## ASSIGNMENT
Please filter the entries for the word "Save" and copy every line that has it.

## DATA PROVIDED
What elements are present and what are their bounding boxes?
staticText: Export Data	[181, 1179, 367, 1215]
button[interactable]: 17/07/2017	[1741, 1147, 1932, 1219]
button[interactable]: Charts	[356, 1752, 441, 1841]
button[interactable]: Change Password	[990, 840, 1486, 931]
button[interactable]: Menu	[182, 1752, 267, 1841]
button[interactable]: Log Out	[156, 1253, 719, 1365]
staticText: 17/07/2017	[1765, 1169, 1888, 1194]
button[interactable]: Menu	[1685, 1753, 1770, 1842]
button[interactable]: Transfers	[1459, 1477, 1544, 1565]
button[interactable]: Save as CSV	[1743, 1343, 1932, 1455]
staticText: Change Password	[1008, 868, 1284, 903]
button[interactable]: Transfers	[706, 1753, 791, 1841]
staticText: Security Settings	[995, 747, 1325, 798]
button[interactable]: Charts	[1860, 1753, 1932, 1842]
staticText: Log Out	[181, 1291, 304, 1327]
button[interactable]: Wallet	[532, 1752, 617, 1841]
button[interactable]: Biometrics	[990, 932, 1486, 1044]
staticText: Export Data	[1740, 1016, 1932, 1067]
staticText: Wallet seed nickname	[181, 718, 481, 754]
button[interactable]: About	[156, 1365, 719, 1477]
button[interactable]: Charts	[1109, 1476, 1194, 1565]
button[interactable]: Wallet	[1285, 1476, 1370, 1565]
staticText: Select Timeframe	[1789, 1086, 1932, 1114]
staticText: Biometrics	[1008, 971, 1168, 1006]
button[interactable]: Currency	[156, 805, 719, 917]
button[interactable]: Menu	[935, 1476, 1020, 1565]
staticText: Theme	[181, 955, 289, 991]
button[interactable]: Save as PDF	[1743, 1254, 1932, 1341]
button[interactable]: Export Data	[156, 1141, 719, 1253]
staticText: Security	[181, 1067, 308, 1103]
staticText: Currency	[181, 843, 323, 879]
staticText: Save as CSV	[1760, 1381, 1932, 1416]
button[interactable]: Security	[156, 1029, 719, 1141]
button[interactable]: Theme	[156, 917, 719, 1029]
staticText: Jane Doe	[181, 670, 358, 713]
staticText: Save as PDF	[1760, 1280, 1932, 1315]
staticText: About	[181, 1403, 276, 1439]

## EXERCISE RESULT
button[interactable]: Save as CSV	[1743, 1343, 1932, 1455]
button[interactable]: Save as PDF	[1743, 1254, 1932, 1341]
staticText: Save as CSV	[1760, 1381, 1932, 1416]
staticText: Save as PDF	[1760, 1280, 1932, 1315]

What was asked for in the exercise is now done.